The rest of the cuts can be made in any order as long as the last cut is parallel with the roof ladder. At this point, the four sides should be cut and the cutting firefighter should have both feet back on the roof ladder. Be sure to intersect the cuts at each corner well beyond the cut lines to produce a cross at each corner. This creates a free-moving louvre and prevents catching one of the corners because it was not cut through all the way.
The second firefighter can now take the roof hook or pike pole and hinge the vent, as seen in photo 3. Once the hole is hinged on its axis, the ceiling below needs to be removed to allow any smoke and hot gases to exit. Start plunging the roof hook or pike pole at the farthest point away and work your way back to the roof ladder. You do not want to be trapped between the roof ladder and the fire as smoke and heat start to pour from the hole.

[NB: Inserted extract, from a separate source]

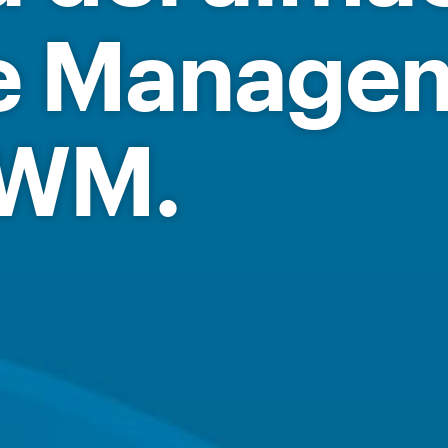
e Manage
EWM
.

Once the hole has been made and the ceiling below has been punctured all the way through, it is time to get off the roof.
If the chainsaw malfunctions on the roof, hand tools are there to allow you to complete the task. The axe is the best tool for this, but it can create some problems, as the blade will bind with the roof material as you chop your way through. To alleviate this problem, you can use your hand tools in an unorthodox manner. As shown in photo 4, the Halligan bar is being used to cut the roof hole. The wider surface of the back of the adz end of the Halligan allows for better cutting and prevents binding in the roof. The same is true for a flat-head axe. The back of the axe will cut better and more quickly than the blade part. The drawback is that the axe blade is facing you as you are cutting. Take caution with this and control your swings.